Sur le numérique, vous me demandez quelle est l'articulation avec le ministère de l'intérieur. Elle est très forte, d'abord sur la procédure pénale numérisée puisque toute la partie qui concerne l'enquête sera construite avec ce ministère. Nous avons mis en place une équipe projet pilotée par un préfet du côté du ministère de l'intérieur et par un magistrat de celui du ministère de la Justice. C'est elle qui construira la procédure pénale « native » numérisée. J'espère que nous pourrons livrer les premières briques en 2020. C'est évidemment très complexe, puisque nous devons interconnecter des logiciels. Par ailleurs, nous travaillons également avec d'autres ministères autour de la signature numérique unifiée. Des travaux interministériels très importants sont conduits.

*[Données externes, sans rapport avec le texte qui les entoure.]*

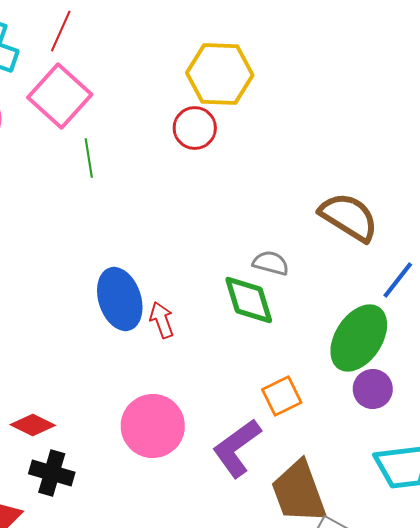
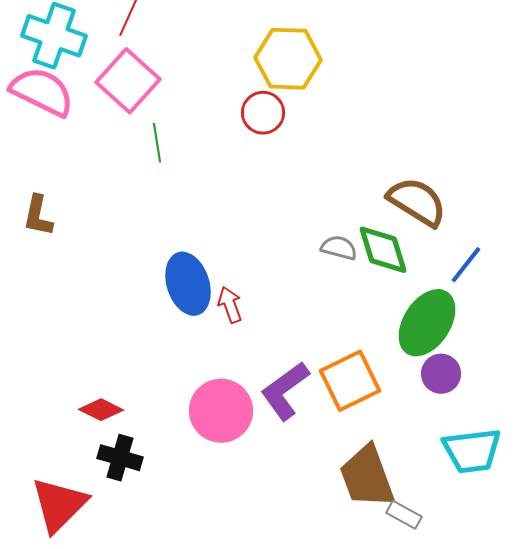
green diamond: (249, 300) -> (383, 250), moved
orange square: (282, 396) -> (350, 381), size x1.5
purple L-shape: (237, 448) -> (285, 391), moved

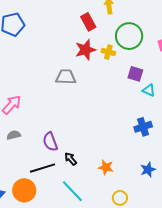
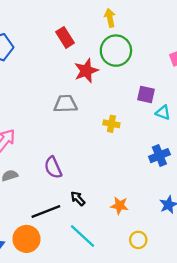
red rectangle: (88, 22) -> (65, 37), moved
green circle: (129, 36) -> (116, 51), moved
yellow cross: (108, 52) -> (111, 124), moved
purple semicircle: (50, 142) -> (53, 168), moved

Madame Untermaier, vous me rappelez le livre de M. Jean-Jacques Urvoas – qui ne m'était pas adressé, puisqu'il l'était à son successeur, en l'occurrence M. François Bayrou. Mais il se trouve que je l'avais lu alors même que je n'étais qu'au Conseil constitutionnel, j'avais eu l'occasion de vous le dire. J'avais beaucoup apprécié cet ouvrage. Je me permets juste ici de vous faire remarquer que, sur le plan budgétaire, et tout en reconnaissant les efforts et la volonté qu'il avait, M. Jean-Jacques Urvoas avait prévu un milliard d'euros d'augmentation du budget de la justice en cinq ans. Nous proposons pour notre part une augmentation de 1,6 milliard d'euros. C'est plus que ce qu'avait projeté M. Jean-Jacques Urvoas, qui pourtant, je le sais, était très attaché à ces sujets. Mais je ne me situe pas dans cette perspective, devant vous. Le principal est, évidemment, que nous arrivions, par ces moyens supplémentaires, à transformer la justice.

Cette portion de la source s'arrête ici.